From:Olav Sandstaa Date:December 9 2008 11:34pm
Subject:Re: New dependency manager - optimization for read-only transactions
View as plain text  
Hi Jim,

Thanks for your comments and suggestions. See inline for my respons:

Jim Starkey wrote:
> Olav Sandstaa wrote:
>>
>> 2. Introduce CAS allocation and batch-allocation of transaction objects:
>>
>>    -This patch reduces the number of times an exclusive lock is 
>> needed on the active transaction list when allocating a transaction 
>> object. The allocation is now done by searching the list for an 
>> "available" (free) transaction object. This is done when only having 
>> a shared lock on the list and the allocation is done by using a CAS 
>> (compare-and-swap) operation.
>>
>>    -If not available transaction is found in the active list, an 
>> exclusive lock is set and a new transaction object is allocated. To 
>> increase the likelihood for the next thread searching for an 
>> available transaction, we allocates ten extra free transaction 
>> objects since we anyway have the exclusive lock on the list.
>>
>>    -The "drawback" about introducing this is that the active 
>> transaction list no longer is guaranteed to be sorted by 
>> transactionId. This complicates the test for determining when a 
>> transaction object can be purged from the committed transaction list. 
>> Until this introduction it was enough to compare the transaction's 
>> commitId (endEvent) with the transactionId (startEvent) of the first 
>> transaction in the active list. After this change we have to search 
>> the active transaction list in order to find the oldest active 
>> transaction (and do this while other threads are doing CAS on it is a 
>> bit, well..  (Yes, Jim, I agree with you about non-blocking, 
>> concurrent data structures....) (and I am actually considering to put 
>> an exclusive lock on it while searching for the oldest transaction... 
>> .- and I am considering to do purging less frequently - but that 
>> might be a topic of another discussion...)
>>
>>    -The saving of this patch is that we in most cases is able to 
>> allocate a transaction object without an exclusive lock on the active 
>> transaction list.
>>
>>    - The patch is available here:
>>
>>        http://lists.mysql.com/commits/61009
> Olav, have you consider pre-assigning transaction ids to the extra 
> transactions added to the list?  That would keep the transaction ids 
> in order and eliminate the hassle about the oldest active transaction.

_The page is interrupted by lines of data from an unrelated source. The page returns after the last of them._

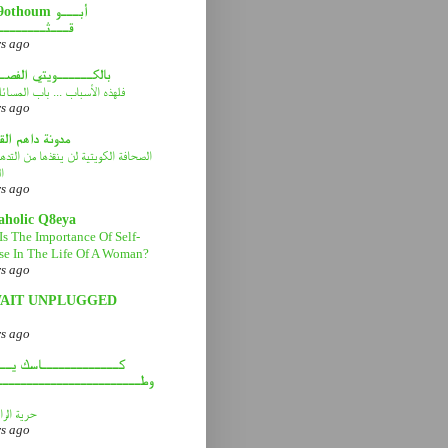
abou9othoum 
قـــثــــــــ
rs ago
بالكــــــويتي الفصـ
فلهذه الأسباب ... باب المسائ
rs ago
مدونة داهم ال
الصحافة الكويتية لن ينقذها من التد
ا
rs ago
aholic Q8eya
Is The Importance Of Self-
se In The Life Of A Woman?
rs ago
AIT UNPLUGGED
rs ago
كـــــــــــــاسك يـــ
وطــــــــــــــــــــــــ
حرية الرا
rs ago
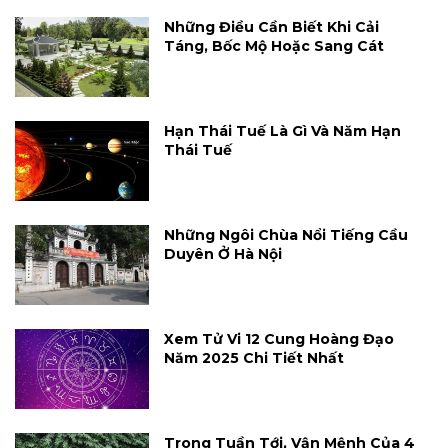
Những Điều Cần Biết Khi Cải
Táng, Bốc Mộ Hoặc Sang Cát
Hạn Thái Tuế Là Gì Và Năm Hạn
Thái Tuế
Những Ngôi Chùa Nổi Tiếng Cầu
Duyên Ở Hà Nội
Xem Tử Vi 12 Cung Hoàng Đạo
Năm 2025 Chi Tiết Nhất
Trong Tuần Tới, Vận Mệnh Của 4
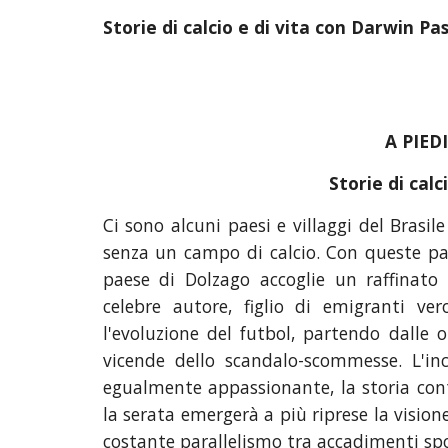
Storie di calcio e di vita con Darwin Pa
A PIED
Storie di calc
Ci sono alcuni paesi e villaggi del Bras
senza un campo di calcio. Con queste par
paese di Dolzago accoglie un raffinato 
celebre autore, figlio di emigranti ve
l'evoluzione del futbol, partendo dalle 
vicende dello scandalo-scommesse. L'in
egualmente appassionante, la storia con
la serata emergerà a più riprese la vision
costante parallelismo tra accadimenti sport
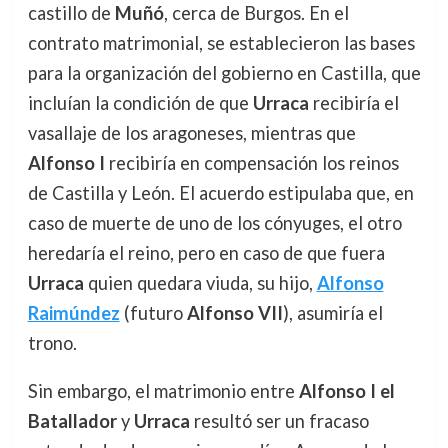
castillo de
Muñó
, cerca de Burgos. En el
contrato matrimonial, se establecieron las bases
para la organización del gobierno en Castilla, que
incluían la condición de que
Urraca
recibiría el
vasallaje de los aragoneses, mientras que
Alfonso I
recibiría en compensación los reinos
de Castilla y León. El acuerdo estipulaba que, en
caso de muerte de uno de los cónyuges, el otro
heredaría el reino, pero en caso de que fuera
Urraca
quien quedara viuda, su hijo,
Alfonso
Raimúndez
(futuro
Alfonso VII
), asumiría el
trono.
Sin embargo, el matrimonio entre
Alfonso I el
Batallador
y
Urraca
resultó ser un fracaso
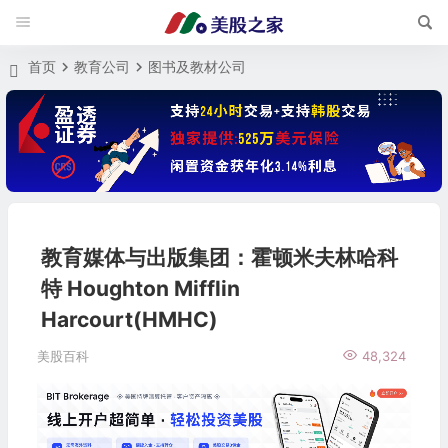
首页
教育公司
图书及教材公司
教育媒体与出版集团：霍顿米夫林哈科
特 Houghton Mifflin
Harcourt(HMHC)
美股百科
48,324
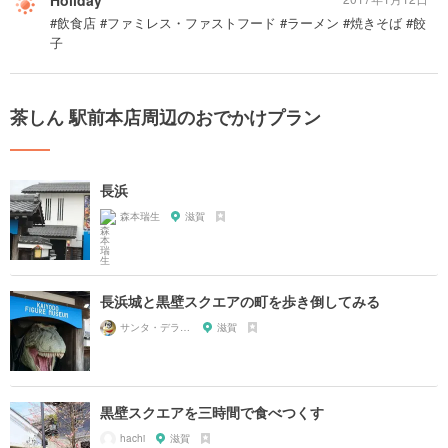
#飲食店 #ファミレス・ファストフード #ラーメン #焼きそば #餃
子
茶しん 駅前本店周辺のおでかけプラン
長浜
森本瑞生
滋賀
長浜城と黒壁スクエアの町を歩き倒してみる
サンタ・デラックス
滋賀
黒壁スクエアを三時間で食べつくす
hachi
滋賀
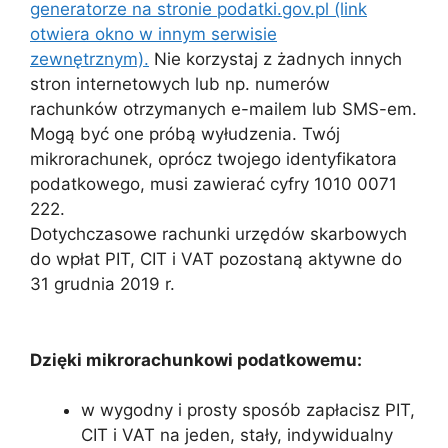
generatorze na stronie podatki.gov.pl (link
otwiera okno w innym serwisie
zewnętrznym).
Nie korzystaj z żadnych innych
stron internetowych lub np. numerów
rachunków otrzymanych e-mailem lub SMS-em.
Mogą być one próbą wyłudzenia. Twój
mikrorachunek, oprócz twojego identyfikatora
podatkowego, musi zawierać cyfry 1010 0071
222.
Dotychczasowe rachunki urzędów skarbowych
do wpłat PIT, CIT i VAT pozostaną aktywne do
31 grudnia 2019 r.
Dzięki mikrorachunkowi podatkowemu:
w wygodny i prosty sposób zapłacisz PIT,
CIT i VAT na jeden, stały, indywidualny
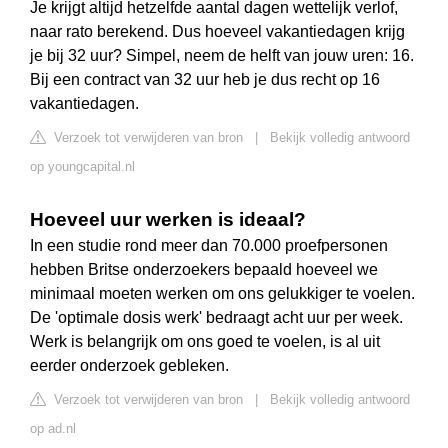
Je krijgt altijd hetzelfde aantal dagen wettelijk verlof,
naar rato berekend. Dus hoeveel vakantiedagen krijg
je bij 32 uur? Simpel, neem de helft van jouw uren: 16.
Bij een contract van 32 uur heb je dus recht op 16
vakantiedagen.
Verzoek tot verwijderen van bron
|
Bekijk volledig antwoord
op youngcapital.nl
Hoeveel uur werken is ideaal?
In een studie rond meer dan 70.000 proefpersonen
hebben Britse onderzoekers bepaald hoeveel we
minimaal moeten werken om ons gelukkiger te voelen.
De 'optimale dosis werk' bedraagt acht uur per week.
Werk is belangrijk om ons goed te voelen, is al uit
eerder onderzoek gebleken.
Verzoek tot verwijderen van bron
|
Bekijk volledig antwoord
op ad.nl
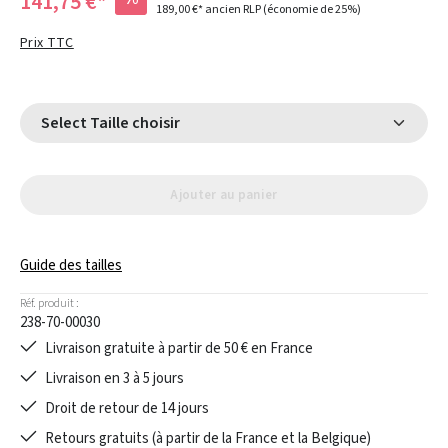
141,75 €*
189,00 €*
ancien RLP
(économie de 25%)
Prix TTC
Select Taille choisir
Ajouter au panier
Guide des tailles
Réf. produit :
238-70-00030
Livraison gratuite à partir de 50 € en France
Livraison en 3 à 5 jours
Droit de retour de 14 jours
Retours gratuits (à partir de la France et la Belgique)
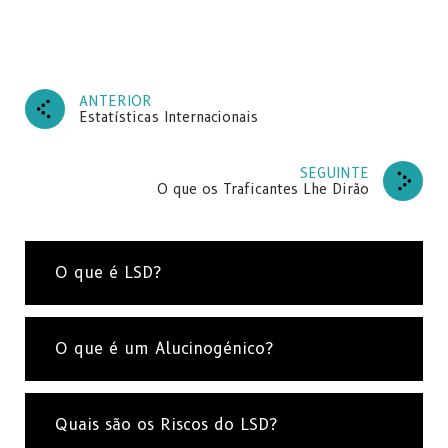
sobre as Drogas
e obtenha as nossas últimas
notícias e atualizações na sua caixa de entrada.
ANTERIOR
Estatísticas Internacionais
NÃO OBRIGADO.
SEGUINTE
O que os Traficantes Lhe Dirão
O que é LSD?
O que é um Alucinogénico?
Quais são os Riscos do LSD?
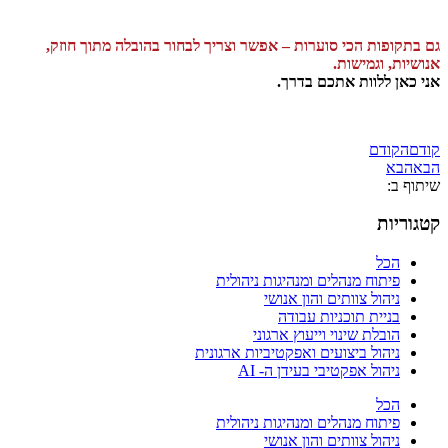
גם בתקופות הכי סוערות – אפשר וצריך לבחור בהובלה מתוך חוזק,
אנושיות, וגמישות
.
אני כאן ללוות אתכם בדרך
.
קודם
הקודם
הבא
הבא
שיתוף ב:
קטגוריות
הכל
פיתוח מנהלים ומנהיגות ניהולית
ניהול צוותים והון אנושי
בניית תוכניות עבודה
הובלת שינוי וייעוץ ארגוני
ניהול ביצועים ואפקטיביות ארגונית
ניהול אפקטיבי בעידן ה- AI
הכל
פיתוח מנהלים ומנהיגות ניהולית
ניהול צוותים והון אנושי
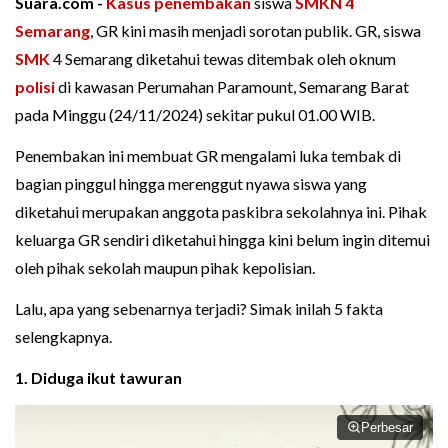
Suara.com -
Kasus penembakan
siswa
SMKN 4
Semarang
, GR kini masih menjadi sorotan publik. GR, siswa
SMK
4 Semarang diketahui tewas ditembak oleh oknum
polisi
di kawasan Perumahan Paramount, Semarang Barat
pada Minggu (24/11/2024) sekitar pukul 01.00 WIB.
Penembakan ini membuat GR mengalami luka tembak di
bagian pinggul hingga merenggut nyawa siswa yang
diketahui merupakan anggota paskibra sekolahnya ini. Pihak
keluarga GR sendiri diketahui hingga kini belum ingin ditemui
oleh pihak sekolah maupun pihak kepolisian.
Lalu, apa yang sebenarnya terjadi? Simak inilah 5 fakta
selengkapnya.
1. Diduga ikut tawuran
Perbesar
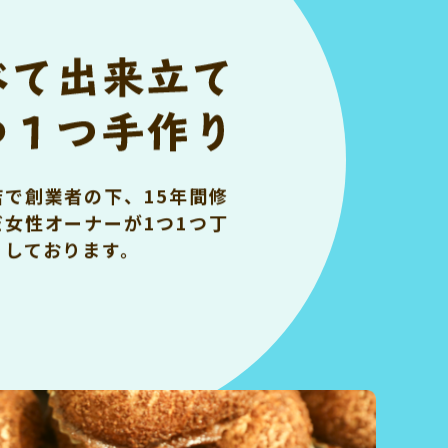
店で創業者の下、15年間修
だ女性オーナーが1つ1つ丁
りしております。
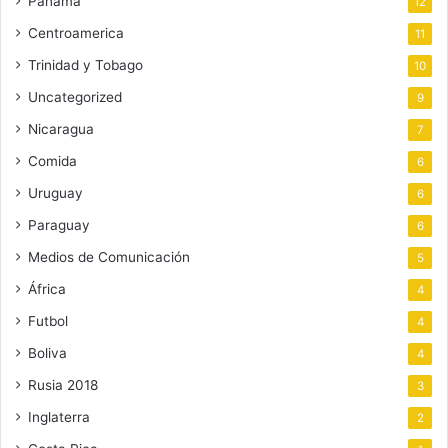
Panamá
12
Centroamerica
11
Trinidad y Tobago
10
Uncategorized
9
Nicaragua
7
Comida
6
Uruguay
6
Paraguay
6
Medios de Comunicación
5
África
4
Futbol
4
Boliva
4
Rusia 2018
3
Inglaterra
2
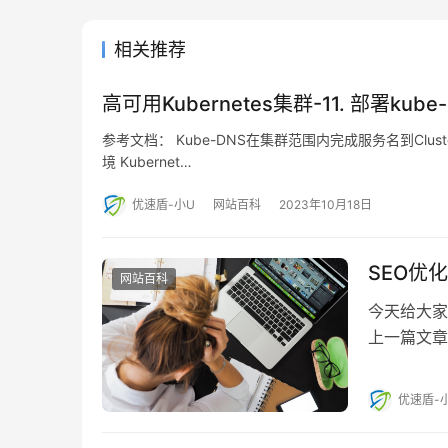
相关推荐
高可用Kubernetes集群-11. 部署kube-
参考文档： Kube-DNS在集群范围内完成服务名到Clu
境 Kubernet…
优速盾-小U
网站百科
2023年10月18日
SEO优
网站百科
今天给大家
上一篇文章
化是什么意
优速盾-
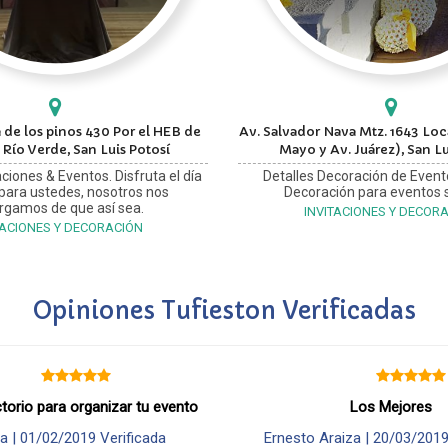
 de los pinos 430 Por el HEB de
Av. Salvador Nava Mtz. 1643 Loca
 Río Verde, San Luis Potosí
Mayo y Av. Juárez), San Lu
ciones & Eventos. Disfruta el día
Detalles Decoración de Event
 para ustedes, nosotros nos
Decoración para eventos s
rgamos de que así sea.
INVITACIONES Y DECOR
TACIONES Y DECORACIÓN
Opiniones Tufieston Verificadas
ctorio para organizar tu evento
Los Mejores
a |
01/02/2019
Verificada
Ernesto Araiza |
20/03/201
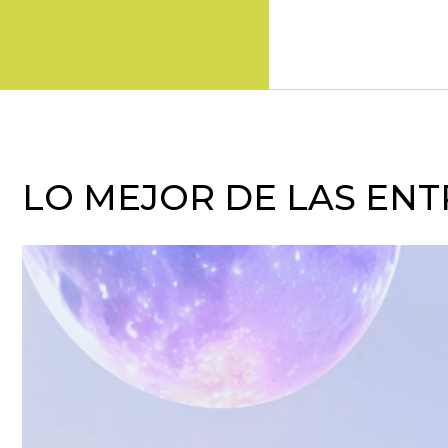
LO MEJOR DE LAS ENT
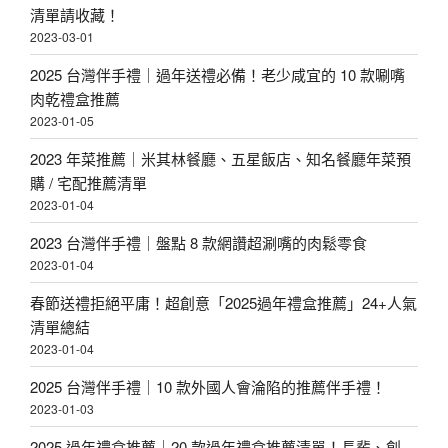
清單請收藏！
2023-03-01
2025 台灣伴手禮｜過年送禮必備！老少咸宜的 10 款唰嘴
肉乾禮盒推薦
2023-01-05
2023 年菜推薦｜米其林餐廳、五星飯店、知名餐廳年菜預
購 / 宅配推薦清單
2023-01-04
2023 台灣伴手禮｜盤點 8 款網讚超涮嘴的肉鬆零食
2023-01-04
春節送禮拒絕平庸！超創意「2025過年禮盒推薦」24+人氣
清單總結
2023-01-04
2025 台灣伴手禮｜10 款外國人會淪陷的推薦伴手禮！
2023-01-03
2025 過年禮盒推薦｜20 款過年禮盒推薦清單！長輩、創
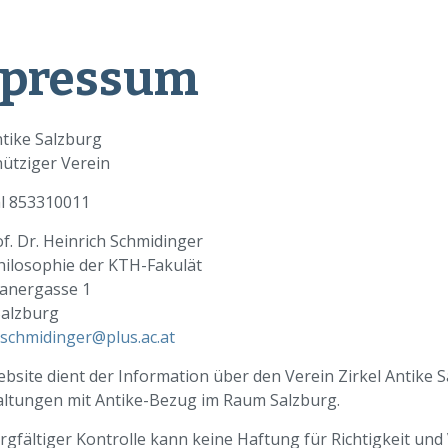
pressum
ntike Salzburg
ütziger Verein
l 853310011
of. Dr. Heinrich Schmidinger
hilosophie der KTH-Fakulät
kanergasse 1
Salzburg
.schmidinger@plus.ac.at
bsite dient der Information über den Verein Zirkel Antike 
altungen mit Antike-Bezug im Raum Salzburg.
rgfältiger Kontrolle kann keine Haftung für Richtigkeit und 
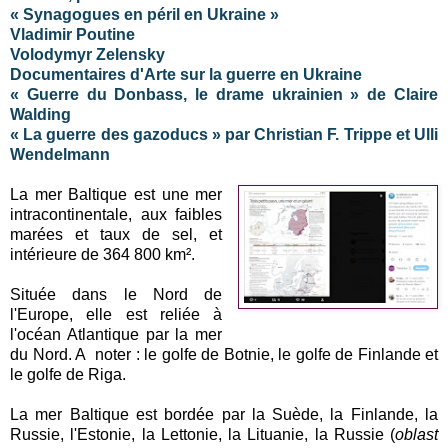
« Synagogues en péril en Ukraine »
Vladimir Poutine
Volodymyr Zelensky
Documentaires d'Arte sur la guerre en Ukraine
« Guerre du Donbass, le drame ukrainien » de Claire
Walding
« La guerre des gazoducs » par Christian F. Trippe et Ulli
Wendelmann
La mer Baltique est une mer
intracontinentale, aux faibles
marées et taux de sel, et
intérieure de 364 800 km².
Située dans le Nord de
l'Europe, elle est reliée à
l'océan Atlantique par la mer
du Nord. A noter : le golfe de Botnie, le golfe de Finlande et
le golfe de Riga.
La mer Baltique est bordée par la Suède, la Finlande, la
Russie, l'Estonie, la Lettonie, la Lituanie, la Russie (
oblast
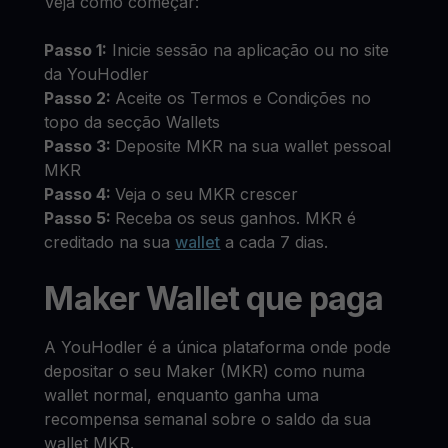
Veja como começar:
Passo 1:
Inicie sessão na aplicação ou no site
da YouHodler
Passo 2:
Aceite os Termos e Condições no
topo da secção Wallets
Passo 3:
Deposite MKR na sua wallet pessoal
MKR
Passo 4:
Veja o seu MKR crescer
Passo 5:
Receba os seus ganhos. MKR é
creditado na sua
wallet
a cada 7 dias.
Maker Wallet que paga
A YouHodler é a única plataforma onde pode
depositar o seu Maker (MKR) como numa
wallet normal, enquanto ganha uma
recompensa semanal sobre o saldo da sua
wallet MKR.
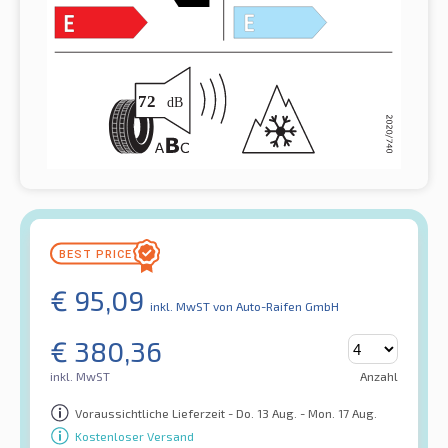
€
95,09
inkl. MwST
von Auto-Raifen GmbH
€
380,36
inkl. MwST
Anzahl
Voraussichtliche Lieferzeit - Do. 13 Aug. - Mon. 17 Aug.
Kostenloser Versand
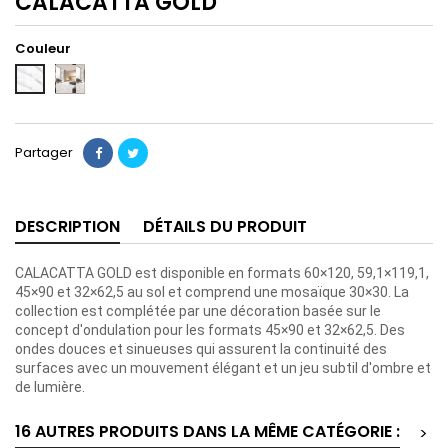
CALACATTA GOLD
Couleur
AMBIANCE
GOLD
2
60X120
Partager
DESCRIPTION
DÉTAILS DU PRODUIT
CALACATTA GOLD est disponible en formats 60×120, 59,1×119,1,
45×90 et 32×62,5 au sol et comprend une mosaïque 30×30. La
collection est complétée par une décoration basée sur le
concept d'ondulation pour les formats 45×90 et 32×62,5. Des
ondes douces et sinueuses qui assurent la continuité des
surfaces avec un mouvement élégant et un jeu subtil d'ombre et
de lumière.
16 AUTRES PRODUITS DANS LA MÊME CATÉGORIE :
>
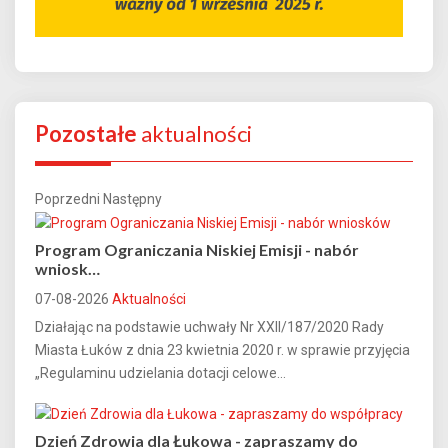
Pozostałe
aktualności
Poprzedni
Następny
Program Ograniczania Niskiej Emisji - nabór
wniosk…
07-08-2026
Aktualności
Działając na podstawie uchwały Nr XXII/187/2020 Rady
Miasta Łuków z dnia 23 kwietnia 2020 r. w sprawie przyjęcia
„Regulaminu udzielania dotacji celowe...
Dzień Zdrowia dla Łukowa - zapraszamy do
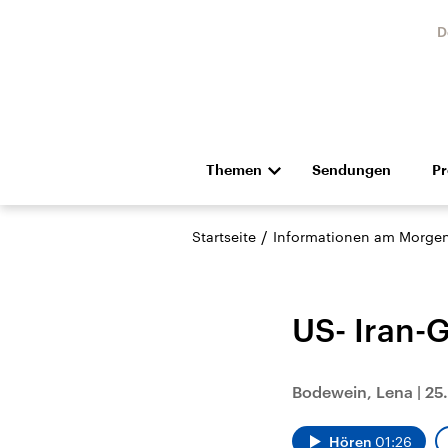
D
Themen
Sendungen
P
Die Nachrichten
Politik
/
Startseite
Informationen am Morge
Hörspiel und Feature
Musik
US- Iran-
Bodewein, Lena
|
25.
Landtagswahl Sachsen-
USA
Anhalt 2026
Aktuel
Hören
01:26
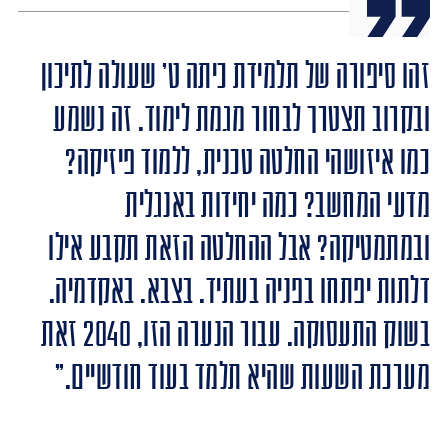
זהו סיפורה של תלמידת כיתה ט' שעולה לתיכון
ובקרוב תצטרך לבחור מגמת לימוד. זה נשמע
כמו איזושהי החלטה טכנית, ללמוד פיזיקה?
מדעי המחשב? כמה יחידות באנגלית
ובמתמטיקה? אבל ההחלטה הזאת תקבע אילו
דלתות יפתחו בפניה בעתיד. בצבא. באקדמיה.
בשוק התעסוקה. עבור הנערה הזו, 2040 זאת
מערכת השעות שהיא תלמד בעוד חודשיים."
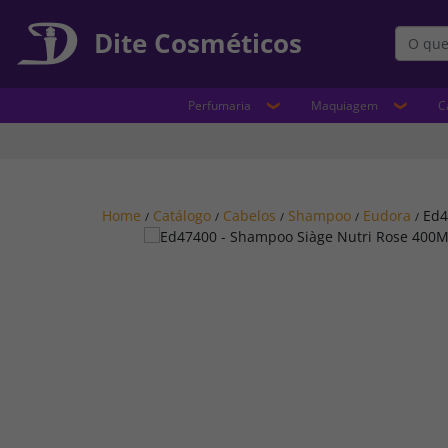
Dite Cosméticos
Perfumaria
Maquiagem
C
Home
Catálogo
Cabelos
Shampoo
Eudora
Ed4
/
/
/
/
/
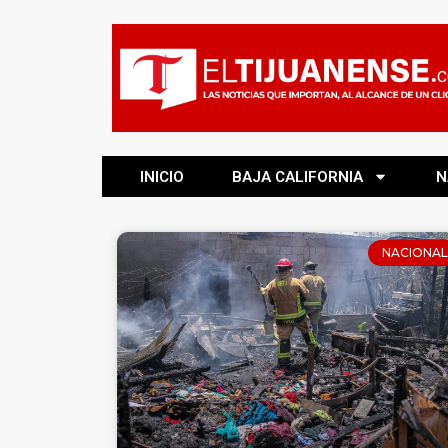
INICIO
BAJA CALIFORNIA
N
NACIONAL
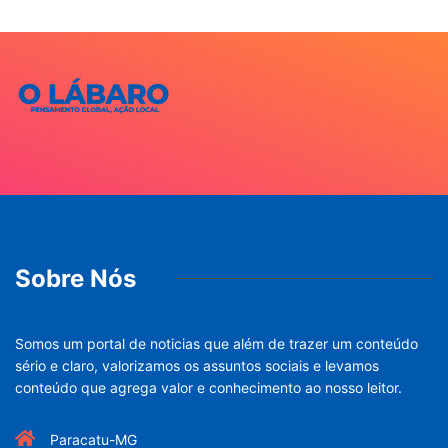
Sobre Nós
Somos um portal de noticias que além de trazer um conteúdo
sério e claro, valorizamos os assuntos sociais e levamos
conteúdo que agrega valor e conhecimento ao nosso leitor.
Paracatu-MG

I am not sure if that would work correctly, at least not after we 
"joined" the transactionId and the startEvent as the same number. We are 
using the transactionId in "visibility" checks like this example:

    // If the other transaction committed after we started then it 
should not
    // be visible to us

    if (transaction->commitId > transactionId)
        return false;

By preallocating transactionId we could/would possibly change the 
visibility of transactions: two following transactions on the same 
connection where the second transaction would not see the changes done 
by the previous transacation....
(this is after midnight so I might not think clearly).

>
> If you were to add cycle locking, you could let the cycle manager 
> remove completed, no-commit transactions from the middle of the active 
> transaction list and move them to the end of the list as available 
> transactions.  (If you added two cycle managers, you could have 
> bicycles or maybe outboard motors)

:-)

Could be a good alternative but I am not quite sure how this would work. 
Do you have an example or explanation of cycle locking ? (if it was not 
this late I could probably have found an example myself).

>>
>>
>> 3. Re-use read-only transaction objects.
>>
>>    -This patch changes Transaction::commitNoUpdates() to not delete 
>> the transaction objects but let them stay in the active transaction 
>> list marked as "available" (so they can be picked up and re-used by 
>> the code used in patch 2). Basically, commitNoUpdates() are back as 
>> it where when I started on this rewrite.
>>
>>    -The advantage of this is that we now are able to run read-only 
>> transaction without having to set exclusive locks on the active 
>> transaction list neither at start of the transaction nor at commit. 
>> As an example: for each of the patches I have made for the new 
>> dependency manager I have run a ten hour stress test. Before this 
>> latest patch this test allocates about 225 million transaction 
>> objects. With the latest patch it allocates in total about 140 
>> transaction objects (yes, it is a read-only test).
>>
>>    -The patch is ready, but not yet committed.
>>
>> The effect of these patches are shown in the attached graph for a 
>> "singel-record select test" (yes, I know it is not representative but 
>> I selected this test because it is simple and a test where the 
>> dependency manager's allocation of transaction objects is really 
>> stressed and it will have huge impact on performance):
>>
>>   -Red line: performance of old transaction manager
>>   -Green and blue: new implementation without any optimizations for 
>> read-only transactions
>>   -Purple: patch 1 above: shorter code path, no exclusive lock on 
>> committed list
>>   -Cyan: patch 2 above: batch allocation of transaction objects and 
>> CAS allocation
>>   -Brown:  patch 3 above: reuse of transaction objects.
>>
>> So far so good, and hadn't it been for this morning a single test 
>> failed on a Windows machine that is most likely related to changes in 
>> the dependency manager, well time for debugging..... (more info about 
>> this is a separate email)...
>>
>> Any questions and comments are as usual welcome (as long as they do 
>> not involve sorting of lists using CAS....)
>>
> Leaving committed no-update transactions in the active transaction 
> list for a cycle manager to move to the end is simple, fast, elegant, 
> and subversive.
>


I will consider it. But I do not think the current implementation is too 
bad either. We only need to find "the oldest active" when we want to 
purge old committed transactions. This we do in two cases in the new 
implementation:

1. For each commit of an update transasaction

2. Every 30 second (or so) by the scavenger.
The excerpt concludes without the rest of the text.